Comment Submitted in Response to Proposed Charter School Program Rules | Eastern North Carolina Now

    Publisher's Note: This post appears here courtesy of the John Locke Foundation. The author of this post is Dr. Terry Stoops.

    I strongly oppose proposed rules that would impose onerous and ultimately harmful requirements for competitive grants under the federal Charter Schools Program.

    The proposed "community impact analysis" is among the most objectionable of the proposed Charter Schools Program regulations. I do not believe that anonymous grant reviewers will offer fair and meaningful analyses employing qualitative, quantitative, and survey data to assess the actual educational and economic effects of public charter schools in a community.

    As a member of the North Carolina Charter Schools Advisory Board, I have reviewed dozens of impact statements submitted as part of the charter school application process. Unsurprisingly, most charter school "impacts" described by districts in these documents feature lists of recycled grievances about increased competition, which is the presumptive response from those supporting institutions exposed to very little of it.

    The typical objection in an impact statement is that a competitive educational market will allow per-student allotments to follow children to their schools of choice. This is undeniably true and far from the point. Implicitly, such objections signal an interest in securing the district's financial interests rather than meeting children's academic and social-emotional needs. Indeed, parents who find their district-assigned school to be satisfactory will have no desire to seek alternatives. More importantly, if the demand did not exist, my North Carolina Charter Schools Advisory Board colleagues and I would have no justification for recommending the approval of new charter schools.

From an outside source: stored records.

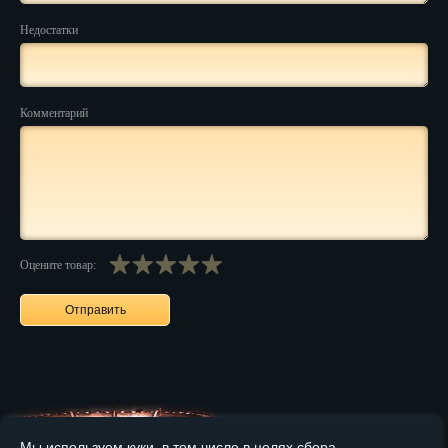
Недостатки
Нальчик
Нарьян-Мар
Комментарий
Ниж. Новгород
Новокузнецк
Новороссийск
Новосибирск
Оцените товар:
Новочеркасск
Норильск
Омск
Орёл
Оренбург
Мы используем куки, в том числе в целях сбора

    Additionally, regulations that give priority to Charter Schools Program applicants that "partner" with a school district ignore instances when such cooperation is not possible. While voluntary charter-district partnerships facilitate the exchange of information and best practices, there are few incentives for a school district to accept a proposed collaborative agreement with a charter school. After all, charters are their direct competitor for students and resources. Incompatible missions, political barriers, logistical factors, and other practical concerns impede successful partnerships between districts and charter schools.

    All public charter schools should qualify for Charter Schools Program grants without sacrificing the essential freedoms granted to them to operate in ways that benefit the students they serve. These latest efforts to find new ways to slam the federal regulatory sledgehammer on the citizens, educators, and entrepreneurs - the people who form the core of the charter school movement - will satisfy the education establishment. But these politically motivated regulations will harm the millions of children who receive an outstanding education in public charter schools.

    The most sensible public policy response to public charter schools is simple: leverage federal funds to support promising instructional models, teaching methods, and institutional configurations that benefit children regardless of the objections of entrenched interests seeking to crush successful alternatives.